* ACTION ITEM *
Exact copies of the lines below, from the one with "(11) 98849-6959" up to and including the one with "inteligence. Uplatní se", are what this calls for; leave out pictures.

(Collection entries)
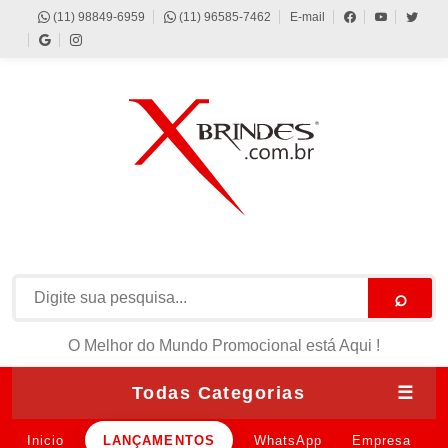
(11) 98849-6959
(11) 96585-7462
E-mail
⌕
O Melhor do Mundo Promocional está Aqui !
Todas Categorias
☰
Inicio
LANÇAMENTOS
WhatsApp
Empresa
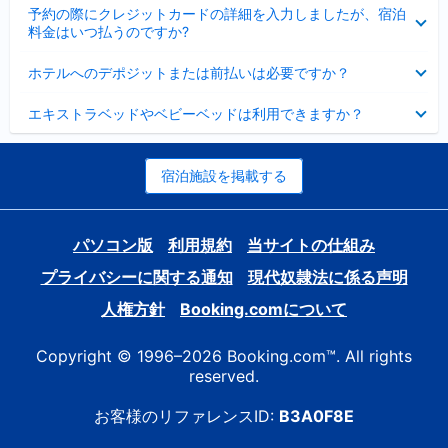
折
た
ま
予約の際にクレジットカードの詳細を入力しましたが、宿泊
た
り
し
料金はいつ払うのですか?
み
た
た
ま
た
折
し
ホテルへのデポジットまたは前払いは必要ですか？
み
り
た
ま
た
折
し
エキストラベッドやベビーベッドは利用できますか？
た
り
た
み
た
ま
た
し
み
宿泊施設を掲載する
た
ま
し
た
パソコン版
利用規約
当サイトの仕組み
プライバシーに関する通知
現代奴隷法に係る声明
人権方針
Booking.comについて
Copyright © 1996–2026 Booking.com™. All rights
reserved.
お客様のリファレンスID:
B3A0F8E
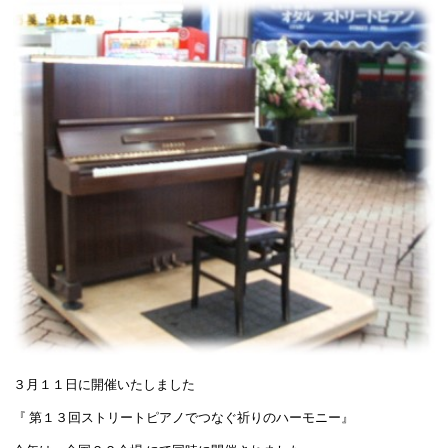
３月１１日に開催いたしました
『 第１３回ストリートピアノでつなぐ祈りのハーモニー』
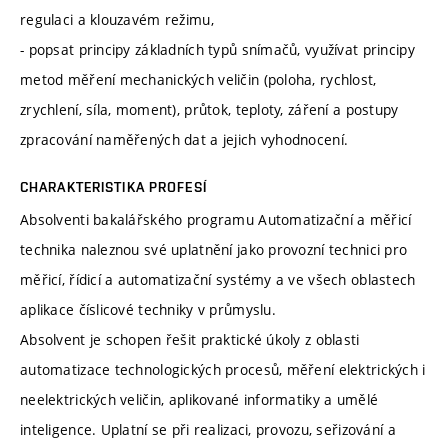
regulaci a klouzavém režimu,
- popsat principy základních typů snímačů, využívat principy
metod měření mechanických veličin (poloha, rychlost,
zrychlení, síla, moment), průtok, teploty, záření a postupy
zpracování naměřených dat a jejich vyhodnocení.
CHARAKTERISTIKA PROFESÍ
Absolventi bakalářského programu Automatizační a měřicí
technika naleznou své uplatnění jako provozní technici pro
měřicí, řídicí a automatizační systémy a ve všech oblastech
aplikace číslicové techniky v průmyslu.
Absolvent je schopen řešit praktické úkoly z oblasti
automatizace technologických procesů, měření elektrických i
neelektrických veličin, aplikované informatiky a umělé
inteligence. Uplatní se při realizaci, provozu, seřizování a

--

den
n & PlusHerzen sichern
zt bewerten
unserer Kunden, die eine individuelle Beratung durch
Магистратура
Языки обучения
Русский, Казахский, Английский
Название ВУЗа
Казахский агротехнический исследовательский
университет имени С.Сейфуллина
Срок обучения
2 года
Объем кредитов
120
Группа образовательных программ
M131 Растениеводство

* ANSWER SPACE *
(11) 98849-6959
(11) 96585-7462
E-mail
⌕
O Melhor do Mundo Promocional está Aqui !
Todas Categorias
☰
Inicio
LANÇAMENTOS
WhatsApp
Empresa
折
た
ま
予約の際にクレジットカードの詳細を入力しましたが、宿泊
た
り
し
料金はいつ払うのですか?
み
た
た
ま
た
折
し
ホテルへのデポジットまたは前払いは必要ですか？
み
り
た
ま
た
折
し
エキストラベッドやベビーベッドは利用できますか？
た
り
た
み
た
ま
た
し
み
宿泊施設を掲載する
た
ま
し
た
パソコン版
利用規約
当サイトの仕組み
プライバシーに関する通知
現代奴隷法に係る声明
人権方針
Booking.comについて
Copyright © 1996–2026 Booking.com™. All rights
reserved.
お客様のリファレンスID:
B3A0F8E
３月１１日に開催いたしました
『 第１３回ストリートピアノでつなぐ祈りのハーモニー』
regulaci a klouzavém režimu,
- popsat principy základních typů snímačů, využívat principy
metod měření mechanických veličin (poloha, rychlost,
zrychlení, síla, moment), průtok, teploty, záření a postupy
zpracování naměřených dat a jejich vyhodnocení.
CHARAKTERISTIKA PROFESÍ
Absolventi bakalářského programu Automatizační a měřicí
technika naleznou své uplatnění jako provozní technici pro
měřicí, řídicí a automatizační systémy a ve všech oblastech
aplikace číslicové techniky v průmyslu.
Absolvent je schopen řešit praktické úkoly z oblasti
automatizace technologických procesů, měření elektrických i
neelektrických veličin, aplikované informatiky a umělé
inteligence. Uplatní se při realizaci, provozu, seřizování a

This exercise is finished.